The warlord is a very cheap and excellent fighting character, including to serve as a general. It is very common to put the warlord on a war litter because of the extra armour save and attacks the war litter provides (essentially four stormvermin on a 40x40 mm base carrying the warlord above them, so it is easy to make). Thus, you can afford one grey seer and one warlord in most lists at 2400 to 2500 points. This character can kill and survive combat quite well if kitted properly. 

Assasins are out of favour, too expensive with the step and supporting attacks rules. 

Warlock engineers are common and cheap. They can be cheap wizards, cheap means of carrying extra magic items (such as magic resistance for the unit with the lords in it), and carry special weapons. Consider a few of these in an army collection. 

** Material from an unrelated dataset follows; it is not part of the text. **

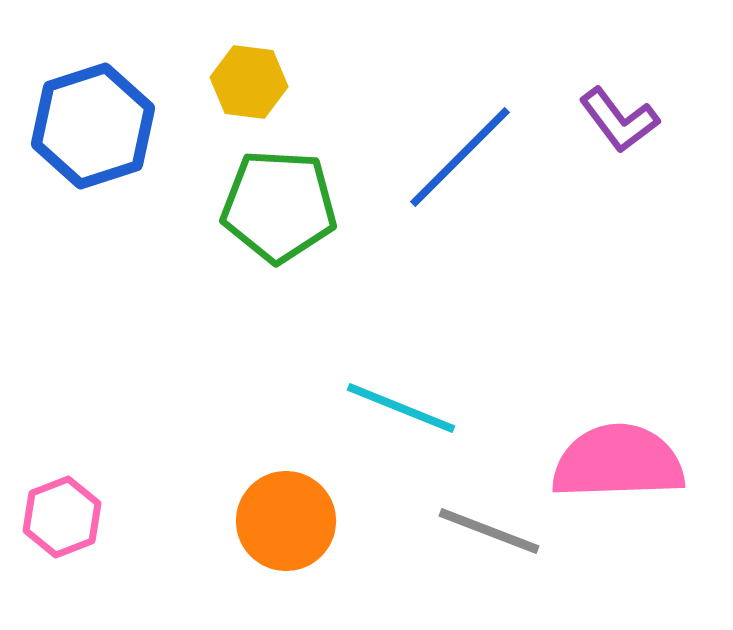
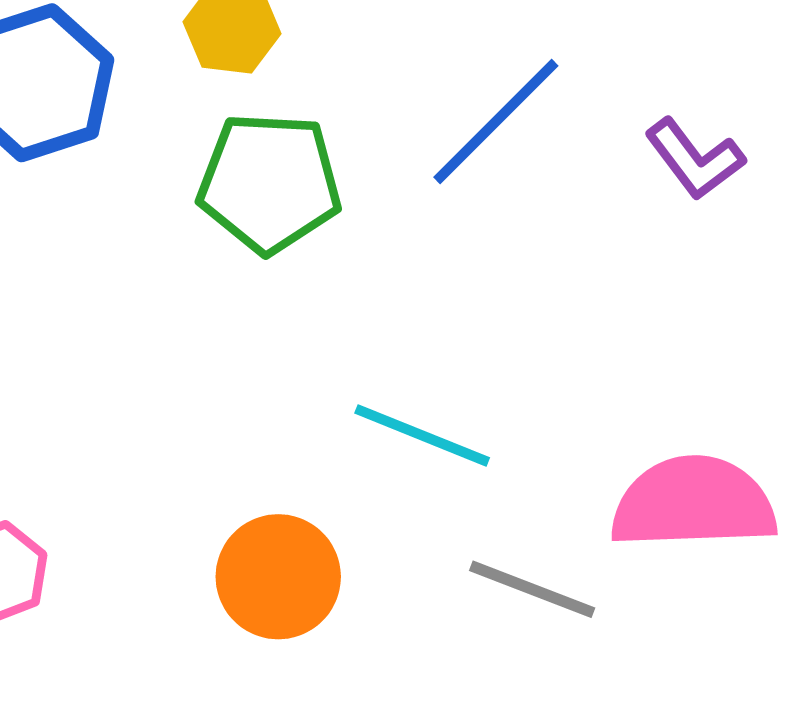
purple L-shape: (619, 120) -> (695, 159), moved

One chieftan is required for the BSB re-roll and the goal should be to keep this guy protected and alive to allow for re-rolls of panic and break tests within 12" of the BSB. 

Plague priests are great if you get one or two of the plague spells but are really optional. They are more expensive wizards but are tough and can fight well. It is not uncommon to have one in an army (either on the furnace or in a unit of plague monks). 

Because of the Island of Blood started kit being skaven and high elves, you can buy the kit and swap with someone that wants to high elves or sell them on e-bay and buy on discounts skaven clan rats and certain other models on e-bay. You need a lot of those clan rats. While I very much believe in supporting local retailers (not necessarily the GW store) that support the game, Skaven is an army where one can and probably look to help out by buying used a lot of the stuff (plus it might save a lot of time assembling and maybe painting models) online or from local players looking to exit the game.


----------